In Williams v. SCDOC, a class action was commenced on behalf of inmates in custody of the South Carolina Department of Corrections. The inmates participated in a prison industry program operated pursuant to DOC's contract with respondent Williams Technologies, Inc. (WTI). The Inmates sued WTA and the SCDOIC arguing that claim they were underpaid for their labor and thus entitled to lost wages under the South Carolina Payment of Wages Act. The trial court dismissed the inmates suit and the state Supreme Court affirmed.
The Court held that the inmates could not maintain an action against WTI under the Payment of Wages Act since WTI is not the entity responsible for paying their wages.
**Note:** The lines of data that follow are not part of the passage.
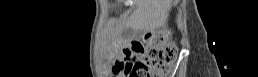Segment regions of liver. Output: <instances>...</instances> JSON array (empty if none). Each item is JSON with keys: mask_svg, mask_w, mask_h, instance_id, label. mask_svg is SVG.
Segmentation results:
<instances>
[{"mask_svg": "<svg viewBox=\"0 0 258 77\" xmlns=\"http://www.w3.org/2000/svg\"><path fill=\"white\" fill-rule=\"evenodd\" d=\"M134 11L130 24L145 29L156 28L163 24L171 6V0H134Z\"/></svg>", "mask_w": 258, "mask_h": 77, "instance_id": "obj_1", "label": "liver"}]
</instances>
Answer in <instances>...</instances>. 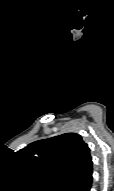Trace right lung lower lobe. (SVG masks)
<instances>
[{
  "label": "right lung lower lobe",
  "instance_id": "1",
  "mask_svg": "<svg viewBox=\"0 0 114 191\" xmlns=\"http://www.w3.org/2000/svg\"><path fill=\"white\" fill-rule=\"evenodd\" d=\"M92 186V173L84 177L73 178L60 185L57 191H90Z\"/></svg>",
  "mask_w": 114,
  "mask_h": 191
}]
</instances>
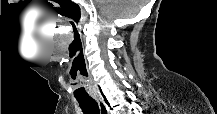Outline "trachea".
Returning a JSON list of instances; mask_svg holds the SVG:
<instances>
[{"label": "trachea", "mask_w": 217, "mask_h": 114, "mask_svg": "<svg viewBox=\"0 0 217 114\" xmlns=\"http://www.w3.org/2000/svg\"><path fill=\"white\" fill-rule=\"evenodd\" d=\"M84 114H99V106L93 98L77 99Z\"/></svg>", "instance_id": "trachea-1"}]
</instances>
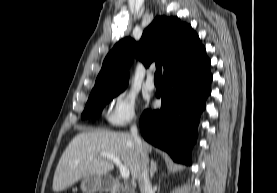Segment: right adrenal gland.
<instances>
[{"instance_id":"1","label":"right adrenal gland","mask_w":277,"mask_h":193,"mask_svg":"<svg viewBox=\"0 0 277 193\" xmlns=\"http://www.w3.org/2000/svg\"><path fill=\"white\" fill-rule=\"evenodd\" d=\"M157 171V163L152 159L150 166V178L153 179L155 172Z\"/></svg>"}]
</instances>
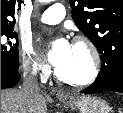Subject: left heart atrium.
Here are the masks:
<instances>
[{
	"label": "left heart atrium",
	"instance_id": "1",
	"mask_svg": "<svg viewBox=\"0 0 123 113\" xmlns=\"http://www.w3.org/2000/svg\"><path fill=\"white\" fill-rule=\"evenodd\" d=\"M71 53V44L65 38H59L52 43L49 61L56 67L64 64Z\"/></svg>",
	"mask_w": 123,
	"mask_h": 113
}]
</instances>
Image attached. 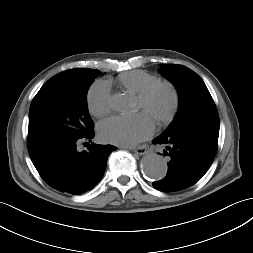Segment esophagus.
I'll return each instance as SVG.
<instances>
[{"label":"esophagus","instance_id":"34e87169","mask_svg":"<svg viewBox=\"0 0 253 253\" xmlns=\"http://www.w3.org/2000/svg\"><path fill=\"white\" fill-rule=\"evenodd\" d=\"M133 151L138 155H144L149 152V147L146 145L133 148Z\"/></svg>","mask_w":253,"mask_h":253}]
</instances>
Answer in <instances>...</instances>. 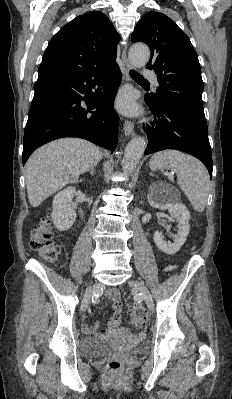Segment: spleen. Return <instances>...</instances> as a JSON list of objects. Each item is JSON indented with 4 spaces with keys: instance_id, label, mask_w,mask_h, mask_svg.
Here are the masks:
<instances>
[{
    "instance_id": "1",
    "label": "spleen",
    "mask_w": 232,
    "mask_h": 399,
    "mask_svg": "<svg viewBox=\"0 0 232 399\" xmlns=\"http://www.w3.org/2000/svg\"><path fill=\"white\" fill-rule=\"evenodd\" d=\"M151 170L176 172L178 186L190 200L196 211H204L208 200L210 178L208 170L200 160L182 154L178 150H164L154 154L149 162Z\"/></svg>"
}]
</instances>
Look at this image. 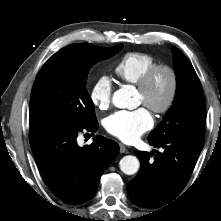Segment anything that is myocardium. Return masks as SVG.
<instances>
[{"mask_svg":"<svg viewBox=\"0 0 221 221\" xmlns=\"http://www.w3.org/2000/svg\"><path fill=\"white\" fill-rule=\"evenodd\" d=\"M162 72L168 74L170 79L169 92L166 100L160 106H153L149 104L146 100H144L143 102V104L146 107H148L151 111H153L156 114L167 113L175 103L179 89V77L176 69L173 66L166 63L156 64L153 67H151L136 84L137 90L142 95H145L148 92L150 86L152 85L157 75Z\"/></svg>","mask_w":221,"mask_h":221,"instance_id":"f54148a6","label":"myocardium"}]
</instances>
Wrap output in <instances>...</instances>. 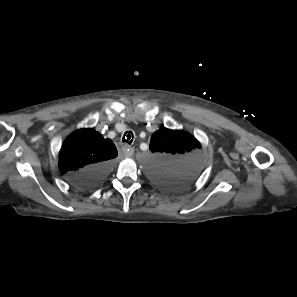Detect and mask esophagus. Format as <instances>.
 I'll return each instance as SVG.
<instances>
[{
  "label": "esophagus",
  "mask_w": 297,
  "mask_h": 297,
  "mask_svg": "<svg viewBox=\"0 0 297 297\" xmlns=\"http://www.w3.org/2000/svg\"><path fill=\"white\" fill-rule=\"evenodd\" d=\"M122 150L126 157H130L134 153V148L129 145H123Z\"/></svg>",
  "instance_id": "esophagus-1"
}]
</instances>
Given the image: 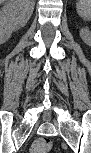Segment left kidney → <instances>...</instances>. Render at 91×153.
<instances>
[{"label": "left kidney", "instance_id": "left-kidney-1", "mask_svg": "<svg viewBox=\"0 0 91 153\" xmlns=\"http://www.w3.org/2000/svg\"><path fill=\"white\" fill-rule=\"evenodd\" d=\"M80 37L86 44H90L91 42V33L88 27L82 28L80 30Z\"/></svg>", "mask_w": 91, "mask_h": 153}]
</instances>
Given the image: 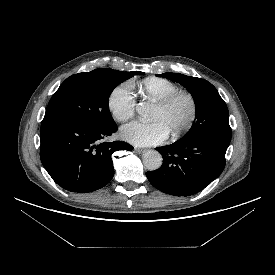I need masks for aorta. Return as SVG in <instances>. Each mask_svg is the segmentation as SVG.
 Returning <instances> with one entry per match:
<instances>
[{
    "mask_svg": "<svg viewBox=\"0 0 275 275\" xmlns=\"http://www.w3.org/2000/svg\"><path fill=\"white\" fill-rule=\"evenodd\" d=\"M152 111V106L148 103H141L137 107V112L142 119H147ZM162 156L156 150H148L143 154L144 166L150 170L154 171L160 168L162 165Z\"/></svg>",
    "mask_w": 275,
    "mask_h": 275,
    "instance_id": "1",
    "label": "aorta"
}]
</instances>
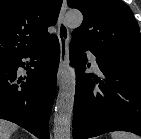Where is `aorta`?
Listing matches in <instances>:
<instances>
[{
    "instance_id": "1",
    "label": "aorta",
    "mask_w": 141,
    "mask_h": 139,
    "mask_svg": "<svg viewBox=\"0 0 141 139\" xmlns=\"http://www.w3.org/2000/svg\"><path fill=\"white\" fill-rule=\"evenodd\" d=\"M68 27L77 28L83 21L80 11L71 10L65 15ZM76 91V75L74 67L68 66L63 74L54 113V139H70L71 120Z\"/></svg>"
}]
</instances>
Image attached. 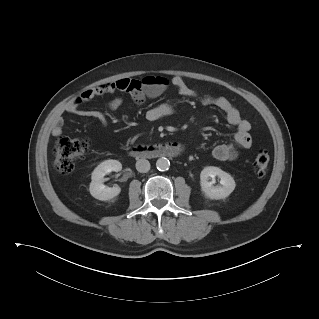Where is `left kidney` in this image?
I'll use <instances>...</instances> for the list:
<instances>
[{"label":"left kidney","instance_id":"obj_1","mask_svg":"<svg viewBox=\"0 0 319 319\" xmlns=\"http://www.w3.org/2000/svg\"><path fill=\"white\" fill-rule=\"evenodd\" d=\"M220 178V186H214L215 177ZM211 180V181H210ZM233 177L218 167H205L200 174V186L204 194L210 199H224L235 189Z\"/></svg>","mask_w":319,"mask_h":319}]
</instances>
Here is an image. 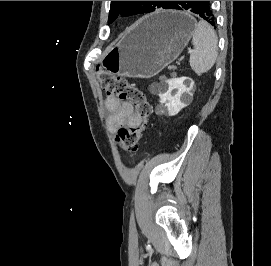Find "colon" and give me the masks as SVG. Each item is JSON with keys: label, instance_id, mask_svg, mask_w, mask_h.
Returning <instances> with one entry per match:
<instances>
[{"label": "colon", "instance_id": "1", "mask_svg": "<svg viewBox=\"0 0 271 266\" xmlns=\"http://www.w3.org/2000/svg\"><path fill=\"white\" fill-rule=\"evenodd\" d=\"M98 81L103 90L111 96L133 104L142 121L137 126H123L118 129L115 141L125 152L137 149L142 138L146 121L151 114V106L143 90L126 79L113 74L106 69L97 71Z\"/></svg>", "mask_w": 271, "mask_h": 266}]
</instances>
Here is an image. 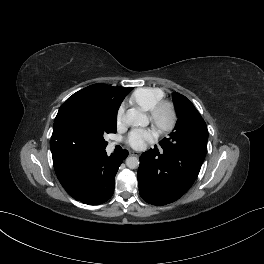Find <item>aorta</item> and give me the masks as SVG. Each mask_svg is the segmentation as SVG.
Listing matches in <instances>:
<instances>
[{
	"instance_id": "obj_1",
	"label": "aorta",
	"mask_w": 264,
	"mask_h": 264,
	"mask_svg": "<svg viewBox=\"0 0 264 264\" xmlns=\"http://www.w3.org/2000/svg\"><path fill=\"white\" fill-rule=\"evenodd\" d=\"M124 122L130 126H147L148 118L145 114L136 109L127 110L123 118ZM126 165L130 169H136L139 166V159L134 156L127 157Z\"/></svg>"
}]
</instances>
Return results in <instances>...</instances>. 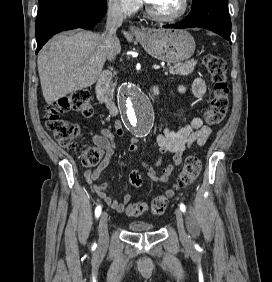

The contract between the SCDOC and WTI provided that WTI would pay DOC a flat rate of $4.00 per hour per inmate and that DOC was responsible to pay inmate workers and handle payroll deductions.
In dissent, Justice Pleicones forcefully argued that to hold that the payment of wages is exclusively within the control of the DOC ignores the language of S.C. Code Ann. 24-3-40, which provides that "the employer of a prisoner authorized to work … in a prison industry program … shall pay the prisoner's wages directly to the Department of Corrections" and then requires the DOC to distribute those wages to inmates on behalf of the employer. Thus, the ultimate responsibility for paying wages falls on the prison industry sponsor, while the DOC merely acts as a conduit for payment to the inmates. Hence, Pleicones would have allowed the suit to proceed forward.
My take on this is that Justice Pleicones is right on the law. However, knowing prisoners, once they learned of this new "right to sue," our courts would be inundated with Wage Payment Act Claims and thus the majority does not want to give them a tool with which to abuse the system.